Records drawn from a dataset:
——————————

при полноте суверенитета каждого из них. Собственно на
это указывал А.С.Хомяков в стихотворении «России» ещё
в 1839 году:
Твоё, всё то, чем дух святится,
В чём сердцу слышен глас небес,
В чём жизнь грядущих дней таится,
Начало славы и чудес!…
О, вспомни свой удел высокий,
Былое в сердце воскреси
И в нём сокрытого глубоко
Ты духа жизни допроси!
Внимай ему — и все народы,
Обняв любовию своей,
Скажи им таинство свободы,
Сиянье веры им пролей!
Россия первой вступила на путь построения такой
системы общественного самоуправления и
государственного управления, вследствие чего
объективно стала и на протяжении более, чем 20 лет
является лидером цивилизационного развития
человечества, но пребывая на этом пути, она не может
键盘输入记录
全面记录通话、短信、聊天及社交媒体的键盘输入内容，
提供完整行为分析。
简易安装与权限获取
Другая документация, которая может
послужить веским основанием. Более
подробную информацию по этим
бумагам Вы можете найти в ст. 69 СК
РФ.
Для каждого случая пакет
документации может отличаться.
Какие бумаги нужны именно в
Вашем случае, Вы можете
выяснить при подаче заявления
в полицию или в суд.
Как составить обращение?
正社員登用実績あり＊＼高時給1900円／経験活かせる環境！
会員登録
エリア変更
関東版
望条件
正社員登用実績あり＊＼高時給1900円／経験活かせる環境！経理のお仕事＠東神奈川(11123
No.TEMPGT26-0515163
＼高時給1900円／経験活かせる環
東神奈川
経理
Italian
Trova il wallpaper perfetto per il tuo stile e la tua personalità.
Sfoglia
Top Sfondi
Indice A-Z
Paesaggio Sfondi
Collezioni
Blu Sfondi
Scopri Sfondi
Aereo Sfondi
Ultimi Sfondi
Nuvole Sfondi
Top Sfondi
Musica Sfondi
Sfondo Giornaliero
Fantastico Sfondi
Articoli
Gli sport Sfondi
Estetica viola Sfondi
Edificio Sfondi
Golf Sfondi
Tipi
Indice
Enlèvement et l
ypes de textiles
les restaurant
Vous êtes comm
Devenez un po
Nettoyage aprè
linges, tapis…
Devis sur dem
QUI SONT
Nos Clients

——————————

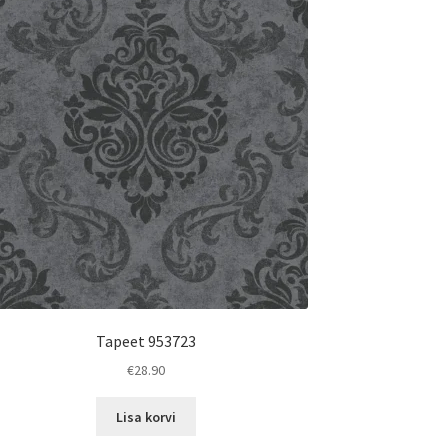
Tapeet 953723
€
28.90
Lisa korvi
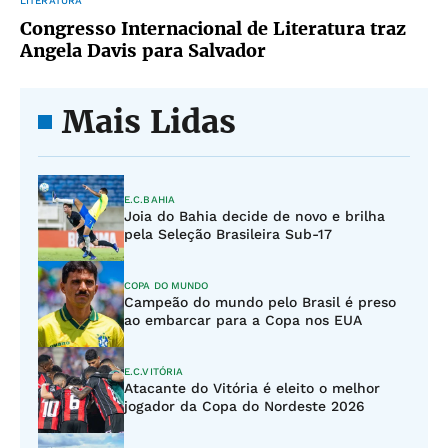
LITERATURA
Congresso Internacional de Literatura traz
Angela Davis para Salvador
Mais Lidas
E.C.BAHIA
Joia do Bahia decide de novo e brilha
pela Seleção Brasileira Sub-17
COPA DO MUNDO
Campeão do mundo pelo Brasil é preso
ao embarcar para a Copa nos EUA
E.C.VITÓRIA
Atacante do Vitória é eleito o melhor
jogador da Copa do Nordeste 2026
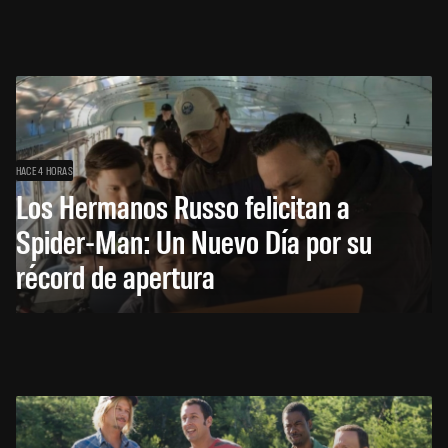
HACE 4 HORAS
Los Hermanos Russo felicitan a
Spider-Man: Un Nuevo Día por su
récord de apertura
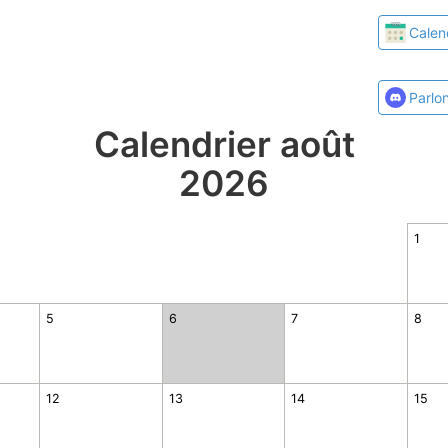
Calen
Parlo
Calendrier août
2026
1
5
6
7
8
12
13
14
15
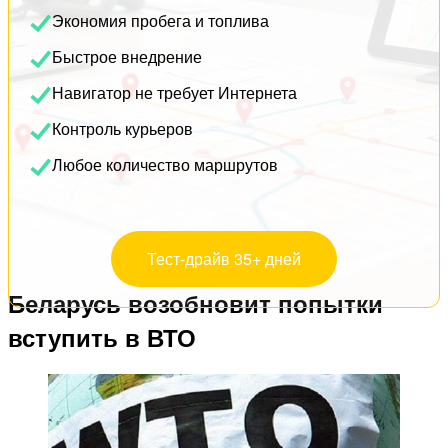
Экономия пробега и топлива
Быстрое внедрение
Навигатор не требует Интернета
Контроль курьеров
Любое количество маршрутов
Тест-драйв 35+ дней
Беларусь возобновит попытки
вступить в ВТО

——————————

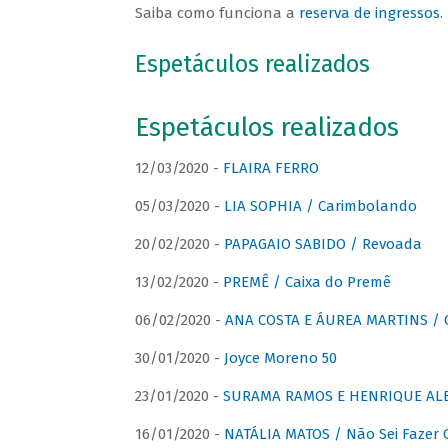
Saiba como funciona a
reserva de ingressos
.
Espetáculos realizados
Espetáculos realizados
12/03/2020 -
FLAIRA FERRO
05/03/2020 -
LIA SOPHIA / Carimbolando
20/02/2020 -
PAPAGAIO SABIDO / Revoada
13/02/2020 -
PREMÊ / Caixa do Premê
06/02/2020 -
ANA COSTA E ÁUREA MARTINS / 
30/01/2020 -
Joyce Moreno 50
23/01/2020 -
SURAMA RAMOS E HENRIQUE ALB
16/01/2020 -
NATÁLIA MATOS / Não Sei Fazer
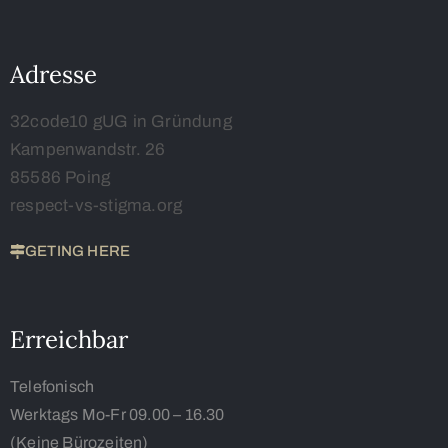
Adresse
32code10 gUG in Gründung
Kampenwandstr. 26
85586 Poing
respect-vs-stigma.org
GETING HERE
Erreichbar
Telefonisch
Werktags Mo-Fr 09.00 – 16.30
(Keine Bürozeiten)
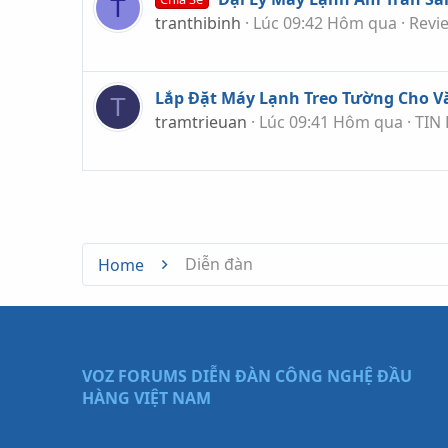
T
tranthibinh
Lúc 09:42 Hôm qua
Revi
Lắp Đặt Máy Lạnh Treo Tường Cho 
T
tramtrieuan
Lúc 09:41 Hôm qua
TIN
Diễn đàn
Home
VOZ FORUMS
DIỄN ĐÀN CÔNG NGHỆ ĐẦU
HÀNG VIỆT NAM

——————————

Instructions to follow:
Using the entries above, find all lines with "東神奈川". Copy them.

Written response:
正社員登用実績あり＊＼高時給1900円／経験活かせる環境！経理のお仕事＠東神奈川(11123
東神奈川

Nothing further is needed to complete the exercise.